I'm using 1.7, partially because my distro had a package for it and
partially because I was initially using the online Javadoc a lot.
PDB ID 1a02 with CA only parses but gives 4 StructureExceptions; I've
pasted them below.  Chain A exists in the PDB but is DNA, polypeptide
chain F appears to parse correctly.

-da

org.biojava.bio.structure.StructureException: could not find chain A
       at org.biojava.bio.structure.StructureImpl.findChain(StructureImpl.java:217)
       at org.biojava.bio.structure.StructureImpl.findChain(StructureImpl.java:223)
       at org.biojava.bio.structure.io.PDBFileParser.linkChains2Compound(PDBFileParser.java:2303)
       at org.biojava.bio.structure.io.PDBFileParser.triggerEndFileChecks(PDBFileParser.java:2210)
       at org.biojava.bio.structure.io.PDBFileParser.parsePDBFile(PDBFileParser.java:2107)
       at org.biojava.bio.structure.io.PDBFileParser.parsePDBFile(PDBFileParser.java:1963)
       at org.biojava.bio.structure.io.PDBFileReader.getStructureById(PDBFileReader.java:452)
       at fragalign.pair.getStructs(pair.java:42)
       at fragalign.Main.main(Main.java:40)
org.biojava.bio.structure.StructureException: could not find chain B
       at org.biojava.bio.structure.StructureImpl.findChain(StructureImpl.java:217)
       at org.biojava.bio.structure.StructureImpl.findChain(StructureImpl.java:223)
       at org.biojava.bio.structure.io.PDBFileParser.linkChains2Compound(PDBFileParser.java:2303)
       at org.biojava.bio.structure.io.PDBFileParser.triggerEndFileChecks(PDBFileParser.java:2210)
       at org.biojava.bio.structure.io.PDBFileParser.parsePDBFile(PDBFileParser.java:2107)

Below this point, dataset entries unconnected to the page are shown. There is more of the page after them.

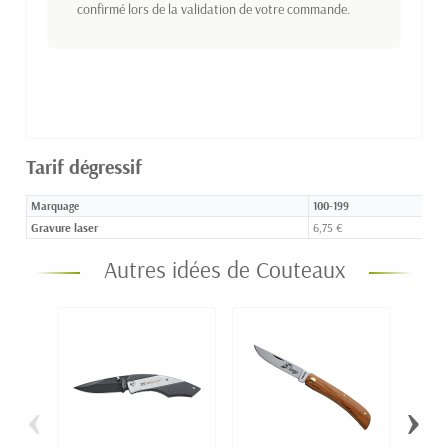
confirmé lors de la validation de votre commande.
Tarif dégressif
Marquage
100-199
Gravure laser
6,75 €
Autres idées de Couteaux
‹
›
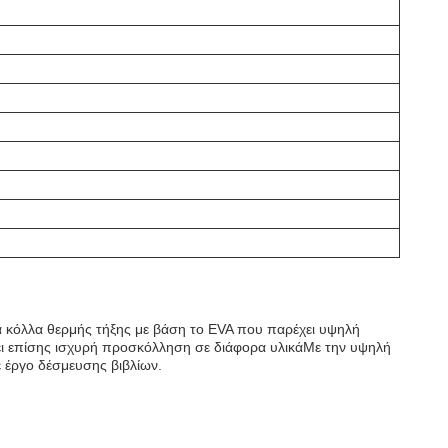
ια κόλλα θερμής τήξης με βάση το EVA που παρέχει υψηλή
ει επίσης ισχυρή προσκόλληση σε διάφορα υλικάΜε την υψηλή
ε έργο δέσμευσης βιβλίων.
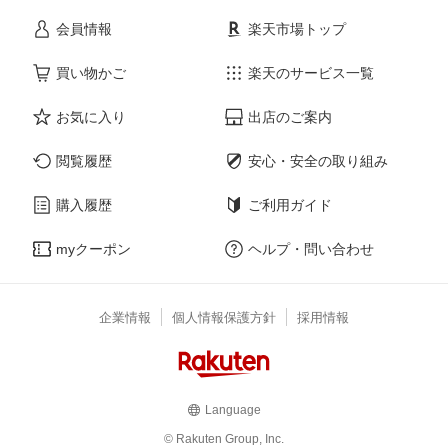
会員情報
楽天市場トップ
買い物かご
楽天のサービス一覧
お気に入り
出店のご案内
閲覧履歴
安心・安全の取り組み
購入履歴
ご利用ガイド
myクーポン
ヘルプ・問い合わせ
企業情報
個人情報保護方針
採用情報
Language
© Rakuten Group, Inc.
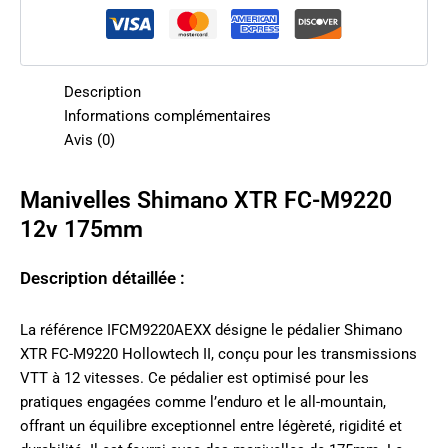
Description
Informations complémentaires
Avis (0)
Manivelles Shimano XTR FC-M9220
12v 175mm
Description détaillée :
La référence IFCM9220AEXX désigne le pédalier Shimano
XTR FC-M9220 Hollowtech II, conçu pour les transmissions
VTT à 12 vitesses. Ce pédalier est optimisé pour les
pratiques engagées comme l’enduro et le all-mountain,
offrant un équilibre exceptionnel entre légèreté, rigidité et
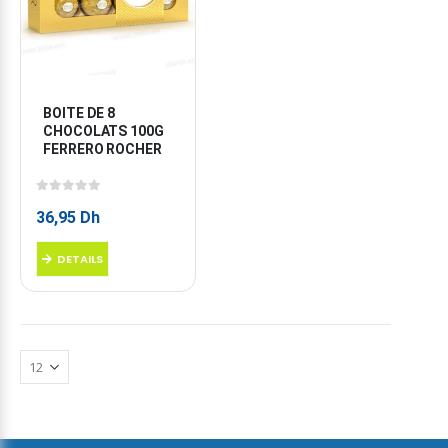
BOITE DE 8 
CHOCOLATS 100G 
FERRERO ROCHER
0
sur 5
36,95
Dh
DETAILS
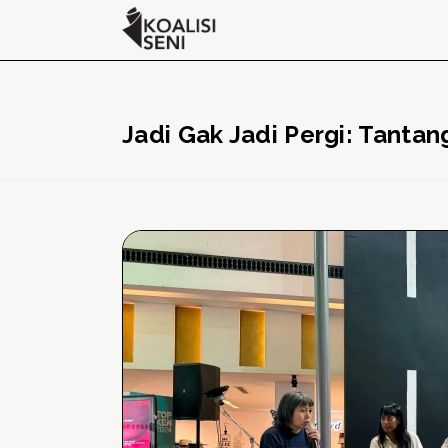
Jadi Gak Jadi Pergi: Tanta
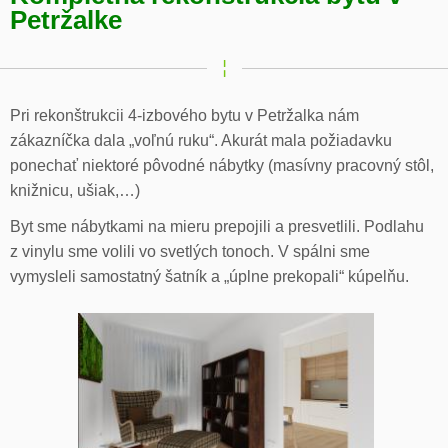
Petržalke
Pri rekonštrukcii 4-izbového bytu v Petržalka nám
zákazníčka dala „voľnú ruku“. Akurát mala požiadavku
ponechať niektoré pôvodné nábytky (masívny pracovný stôl,
knižnicu, ušiak,…)
Byt sme nábytkami na mieru prepojili a presvetlili. Podlahu
z vinylu sme volili vo svetlých tonoch. V spálni sme
vymysleli samostatný šatník a „úplne prekopali“ kúpelňu.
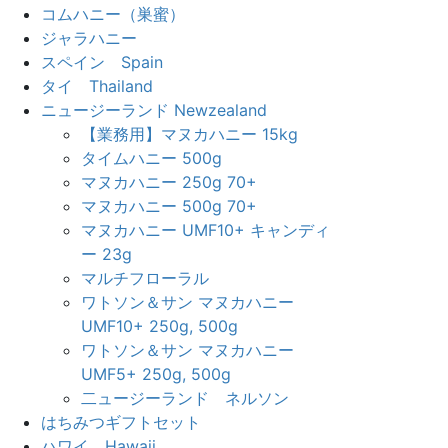
コムハニー（巣蜜）
ジャラハニー
スペイン Spain
タイ Thailand
ニュージーランド Newzealand
【業務用】マヌカハニー 15kg
タイムハニー 500g
マヌカハニー 250g 70+
マヌカハニー 500g 70+
マヌカハニー UMF10+ キャンディ
ー 23g
マルチフローラル
ワトソン＆サン マヌカハニー
UMF10+ 250g, 500g
ワトソン＆サン マヌカハニー
UMF5+ 250g, 500g
二ュージーランド ネルソン
はちみつギフトセット
ハワイ Hawaii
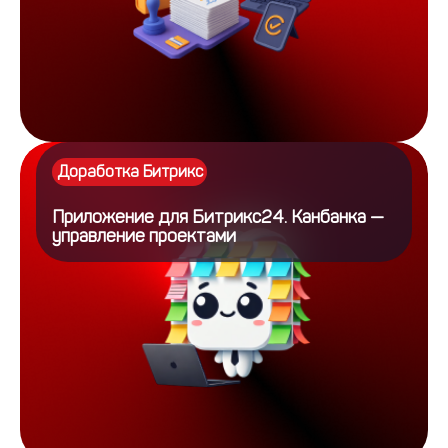
Доработка Битрикс
Приложение для Битрикс24. Канбанка —
управление проектами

       at org.biojava.bio.structure.io.PDBFileParser.parsePDBFile(PDBFileParser.java:1963)
       at org.biojava.bio.structure.io.PDBFileReader.getStructureById(PDBFileReader.java:452)

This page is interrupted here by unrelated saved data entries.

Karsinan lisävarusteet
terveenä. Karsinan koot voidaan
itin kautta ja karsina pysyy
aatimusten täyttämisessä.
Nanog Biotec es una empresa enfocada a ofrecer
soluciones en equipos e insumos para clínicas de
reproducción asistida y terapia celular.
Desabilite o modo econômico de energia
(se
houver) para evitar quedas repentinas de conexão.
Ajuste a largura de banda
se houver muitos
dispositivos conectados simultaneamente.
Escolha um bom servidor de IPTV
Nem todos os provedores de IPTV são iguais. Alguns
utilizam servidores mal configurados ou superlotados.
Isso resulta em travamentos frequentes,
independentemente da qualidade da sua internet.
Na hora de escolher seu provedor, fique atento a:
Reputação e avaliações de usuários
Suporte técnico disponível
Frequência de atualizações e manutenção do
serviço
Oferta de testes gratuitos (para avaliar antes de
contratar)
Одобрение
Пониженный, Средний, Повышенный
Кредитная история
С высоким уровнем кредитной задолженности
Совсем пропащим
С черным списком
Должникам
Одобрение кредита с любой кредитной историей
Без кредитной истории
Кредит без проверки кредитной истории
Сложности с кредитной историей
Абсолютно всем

       at fragalign.pair.getStructs(pair.java:42)
       at fragalign.Main.main(Main.java:40)
org.biojava.bio.structure.StructureException: did not find chain with
chainId >A<
       at org.biojava.bio.structure.StructureImpl.getChainByPDB(StructureImpl.java:541)
       at org.biojava.bio.structure.StructureImpl.getChainByPDB(StructureImpl.java:548)
       at org.biojava.bio.structure.io.PDBFileParser.linkChains2Compound(PDBFileParser.java:2340)
       at org.biojava.bio.structure.io.PDBFileParser.triggerEndFileChecks(PDBFileParser.java:2210)
       at org.biojava.bio.structure.io.PDBFileParser.parsePDBFile(PDBFileParser.java:2107)
       at org.biojava.bio.structure.io.PDBFileParser.parsePDBFile(PDBFileParser.java:1963)
       at org.biojava.bio.structure.io.PDBFileReader.getStructureById(PDBFileReader.java:452)
       at fragalign.pair.getStructs(pair.java:42)
       at fragalign.Main.main(Main.java:40)
org.biojava.bio.structure.StructureException: did not find chain with
chainId >B<
       at org.biojava.bio.structure.StructureImpl.getChainByPDB(StructureImpl.java:541)
       at org.biojava.bio.structure.StructureImpl.getChainByPDB(StructureImpl.java:548)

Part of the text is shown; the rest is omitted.